Chapters in this murder mystery are narrated in the first-person by the characters, which is an engaging format, but it suggests the characters have minds of their own, which is the essence of alternate personalities in multiple personality (2).


Alter Ego

One of the characters, Vicky, says, “I didn’t grow up in West Virginia. Vicky Lanier, my alter ego did. But my father was an avid hunter and took me with him sometimes. He’d take me to the shooting range, too, and let me fire his guns, at least his handguns” (1, p. 269). Search “alter ego” in this blog.


Comment: Later in this novel, does Vicky’s alter ego participate in a murder? I cite the above in support of this blog's thesis that many novelists have what I call “multiple personality trait,” a normal, creative version of multiple personality.


1. David Ellis. Look Closer. New York, G. P. Putnam’s Sons, 2022.

2. Frank W. Putnam, MD. Diagnosis and Treatment of Multiple Personality Disorder. New York, The Guilford Press. 1989. 

Friday, May 2, 2025

“Allegedly” by Tiffany D. Jackson: Protagonist’s reputation as a LIAR can be a diagnostic feature of Multiple Personality Disorder


“…Apparent pathological lying…is one of the best diagnostic predictors…for multiple personality disorder…Adult MPD patients will often recount that they acquired a reputation as liars in childhood…This may happen to all of us at some time or other, but MPD patients will have this experience frequently in childhood and fairly often as adults. Consequently, some MPD patients will become obsessed with “truth” as adults…

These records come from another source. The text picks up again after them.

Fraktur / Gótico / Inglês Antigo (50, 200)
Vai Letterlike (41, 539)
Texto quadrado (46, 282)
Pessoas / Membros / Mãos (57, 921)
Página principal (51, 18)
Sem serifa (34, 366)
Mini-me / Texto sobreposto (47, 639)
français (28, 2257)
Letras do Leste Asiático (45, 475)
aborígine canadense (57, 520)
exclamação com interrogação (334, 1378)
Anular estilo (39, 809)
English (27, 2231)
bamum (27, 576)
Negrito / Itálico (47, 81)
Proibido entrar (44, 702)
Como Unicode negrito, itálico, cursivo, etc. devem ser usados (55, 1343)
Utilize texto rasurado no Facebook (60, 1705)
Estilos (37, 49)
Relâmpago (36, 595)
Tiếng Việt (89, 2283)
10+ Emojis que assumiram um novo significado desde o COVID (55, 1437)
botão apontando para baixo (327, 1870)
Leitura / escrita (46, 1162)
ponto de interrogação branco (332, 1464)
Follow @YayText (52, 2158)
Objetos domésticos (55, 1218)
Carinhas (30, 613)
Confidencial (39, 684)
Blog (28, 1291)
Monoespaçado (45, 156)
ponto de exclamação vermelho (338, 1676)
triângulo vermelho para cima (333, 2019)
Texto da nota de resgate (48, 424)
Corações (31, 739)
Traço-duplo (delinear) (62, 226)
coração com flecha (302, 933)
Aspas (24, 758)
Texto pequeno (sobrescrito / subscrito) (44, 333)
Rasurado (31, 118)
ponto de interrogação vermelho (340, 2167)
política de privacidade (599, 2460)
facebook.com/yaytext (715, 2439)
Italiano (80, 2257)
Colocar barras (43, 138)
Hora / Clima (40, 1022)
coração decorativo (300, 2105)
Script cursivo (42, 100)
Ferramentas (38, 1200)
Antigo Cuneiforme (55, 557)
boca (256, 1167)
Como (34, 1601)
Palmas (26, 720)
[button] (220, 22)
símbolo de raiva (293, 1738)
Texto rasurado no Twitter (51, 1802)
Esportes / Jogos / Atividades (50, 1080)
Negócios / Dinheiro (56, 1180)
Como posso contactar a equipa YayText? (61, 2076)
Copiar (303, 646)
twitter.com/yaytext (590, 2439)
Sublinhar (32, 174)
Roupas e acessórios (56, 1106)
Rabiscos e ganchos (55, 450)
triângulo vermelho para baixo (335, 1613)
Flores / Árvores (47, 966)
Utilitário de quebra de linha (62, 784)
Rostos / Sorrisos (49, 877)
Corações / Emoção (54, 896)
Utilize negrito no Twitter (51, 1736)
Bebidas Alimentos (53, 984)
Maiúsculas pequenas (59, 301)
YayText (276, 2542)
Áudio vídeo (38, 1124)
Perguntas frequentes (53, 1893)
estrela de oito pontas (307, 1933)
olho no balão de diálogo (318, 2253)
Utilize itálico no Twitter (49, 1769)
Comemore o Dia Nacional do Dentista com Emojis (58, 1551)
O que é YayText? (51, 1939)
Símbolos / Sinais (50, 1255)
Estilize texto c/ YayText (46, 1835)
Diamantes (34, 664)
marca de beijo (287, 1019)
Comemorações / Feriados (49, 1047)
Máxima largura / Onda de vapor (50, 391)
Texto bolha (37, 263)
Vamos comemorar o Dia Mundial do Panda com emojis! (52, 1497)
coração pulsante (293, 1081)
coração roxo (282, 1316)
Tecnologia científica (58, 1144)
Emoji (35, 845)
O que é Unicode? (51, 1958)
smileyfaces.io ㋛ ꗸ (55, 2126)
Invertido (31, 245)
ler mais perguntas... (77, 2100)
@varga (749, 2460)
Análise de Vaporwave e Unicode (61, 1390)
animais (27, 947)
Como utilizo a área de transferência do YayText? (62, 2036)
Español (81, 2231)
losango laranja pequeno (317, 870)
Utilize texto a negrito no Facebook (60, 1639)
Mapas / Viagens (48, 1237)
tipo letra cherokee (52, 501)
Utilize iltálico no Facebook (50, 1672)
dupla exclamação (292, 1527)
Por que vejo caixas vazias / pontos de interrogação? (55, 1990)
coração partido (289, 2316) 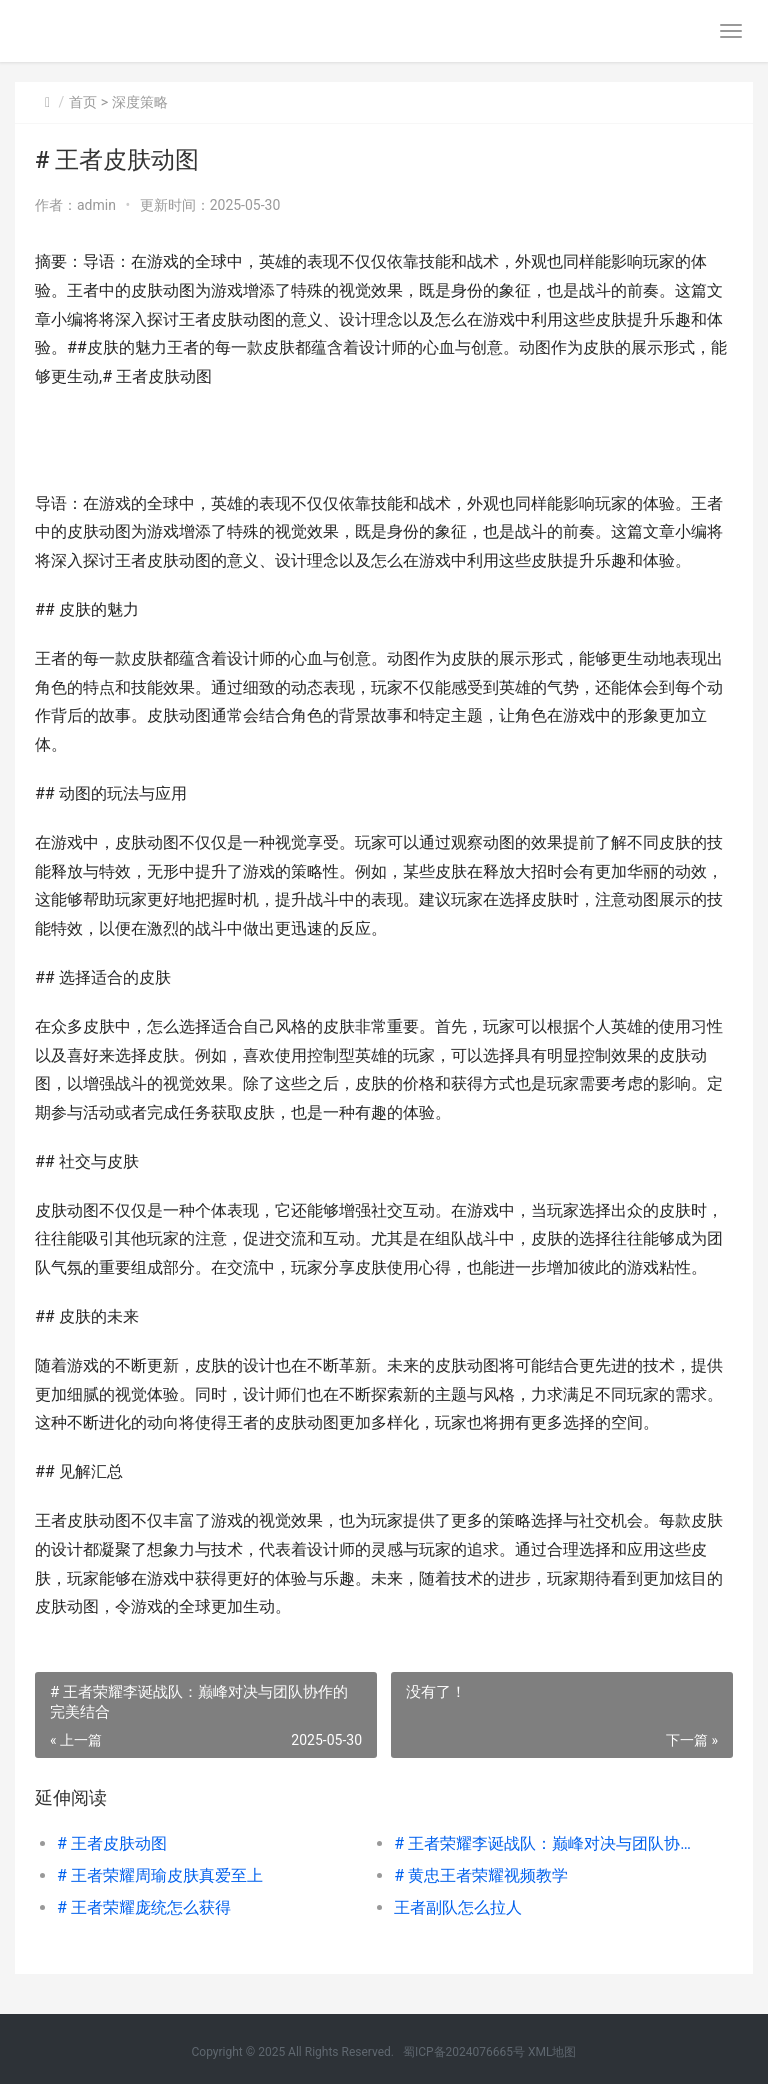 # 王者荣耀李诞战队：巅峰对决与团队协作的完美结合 (546, 1843)
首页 (83, 102)
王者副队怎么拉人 (458, 1907)
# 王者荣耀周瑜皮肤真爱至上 (160, 1875)
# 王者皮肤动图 (112, 1843)
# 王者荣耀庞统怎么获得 (144, 1907)
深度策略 (140, 102)
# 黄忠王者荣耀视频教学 (481, 1875)
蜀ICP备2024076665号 (464, 2052)
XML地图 (552, 2052)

“Multiples are perceived by other people as lying when they deny doing things that they were seen to do. In most instances, this is because the personality that is denying the behavior is amnesic for the actions of another personality who actually performed the actions” (2, pp. 78-79).


Comment: I don’t know how the author came to choose the theme of lying for this novel (1), which never mentions multiple personality.


1. Tiffany D. Jackson. Allegedly. New York, HarperCollins, 2017.

2. Frank W. Putnam, MD. Diagnosis and Treatment of Multiple Personality Disorder. New York, The Guilford Press, 1989.